▶ DATA

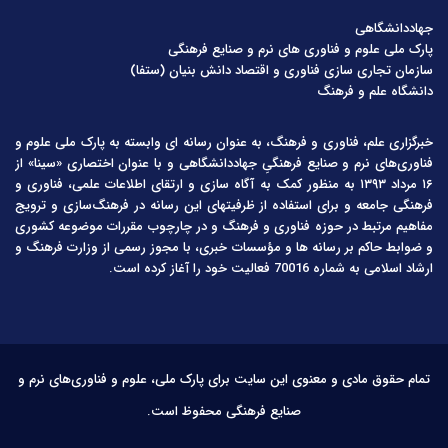
جهاددانشگاهی
پارک ملی علوم و فناوری های نرم و صنایع فرهنگی
سازمان تجاری سازی فناوری و اقتصاد دانش بنیان (ستفا)
دانشگاه علم و فرهنگ
خبرگزاری علم، فناوری و فرهنگ، به عنوان رسانه ای وابسته به پارک ملی علوم و
فناوری‌های نرم و صنایع فرهنگیِ جهاددانشگاهی و با عنوان اختصاری «سینا» از
۱۶ مرداد ۱۳۹۳ به منظور کمک به آگاه سازی و ارتقای اطلاعات علمی، فناوری و
فرهنگی جامعه و برای استفاده از ظرفیتهای این رسانه در فرهنگ‌سازی و ترویج
مفاهیم مرتبط در حوزه فناوری و فرهنگ و در چارچوب مقررات موضوعه کشوری
و ضوابط حاکم بر رسانه ها و مؤسسات خبری، با مجوز رسمی از وزارت فرهنگ و
ارشاد اسلامی به شماره 70016 فعالیت خود را آغاز کرده است.
تمام حقوق مادی و معنوی این سایت برای پارک ملی، علوم و فناوری‌های نرم و
صنایع فرهنگی محفوظ است.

▶ ACTIVITY
Please copy the data above exactly, omitting the pictures.

▶ EXERCISE RESPONSE
جهاددانشگاهی
پارک ملی علوم و فناوری های نرم و صنایع فرهنگی
سازمان تجاری سازی فناوری و اقتصاد دانش بنیان (ستفا)
دانشگاه علم و فرهنگ
خبرگزاری علم، فناوری و فرهنگ، به عنوان رسانه ای وابسته به پارک ملی علوم و
فناوری‌های نرم و صنایع فرهنگیِ جهاددانشگاهی و با عنوان اختصاری «سینا» از
۱۶ مرداد ۱۳۹۳ به منظور کمک به آگاه سازی و ارتقای اطلاعات علمی، فناوری و
فرهنگی جامعه و برای استفاده از ظرفیتهای این رسانه در فرهنگ‌سازی و ترویج
مفاهیم مرتبط در حوزه فناوری و فرهنگ و در چارچوب مقررات موضوعه کشوری
و ضوابط حاکم بر رسانه ها و مؤسسات خبری، با مجوز رسمی از وزارت فرهنگ و
ارشاد اسلامی به شماره 70016 فعالیت خود را آغاز کرده است.
تمام حقوق مادی و معنوی این سایت برای پارک ملی، علوم و فناوری‌های نرم و
صنایع فرهنگی محفوظ است.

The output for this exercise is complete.